**Exercise brief**.
Produce an exact copy of the listing.

**Input data**.
+===+

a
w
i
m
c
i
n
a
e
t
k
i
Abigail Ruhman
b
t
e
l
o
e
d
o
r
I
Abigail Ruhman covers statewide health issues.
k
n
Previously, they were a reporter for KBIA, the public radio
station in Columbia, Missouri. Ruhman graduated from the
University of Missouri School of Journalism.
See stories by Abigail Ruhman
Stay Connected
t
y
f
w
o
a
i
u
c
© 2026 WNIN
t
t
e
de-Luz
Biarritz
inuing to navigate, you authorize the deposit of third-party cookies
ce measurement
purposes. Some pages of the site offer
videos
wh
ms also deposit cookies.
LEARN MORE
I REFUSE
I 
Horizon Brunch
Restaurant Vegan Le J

+===+

**Task result**.
a
w
i
m
c
i
n
a
e
t
k
i
Abigail Ruhman
b
t
e
l
o
e
d
o
r
I
Abigail Ruhman covers statewide health issues.
k
n
Previously, they were a reporter for KBIA, the public radio
station in Columbia, Missouri. Ruhman graduated from the
University of Missouri School of Journalism.
See stories by Abigail Ruhman
Stay Connected
t
y
f
w
o
a
i
u
c
© 2026 WNIN
t
t
e
de-Luz
Biarritz
inuing to navigate, you authorize the deposit of third-party cookies
ce measurement
purposes. Some pages of the site offer
videos
wh
ms also deposit cookies.
LEARN MORE
I REFUSE
I 
Horizon Brunch
Restaurant Vegan Le J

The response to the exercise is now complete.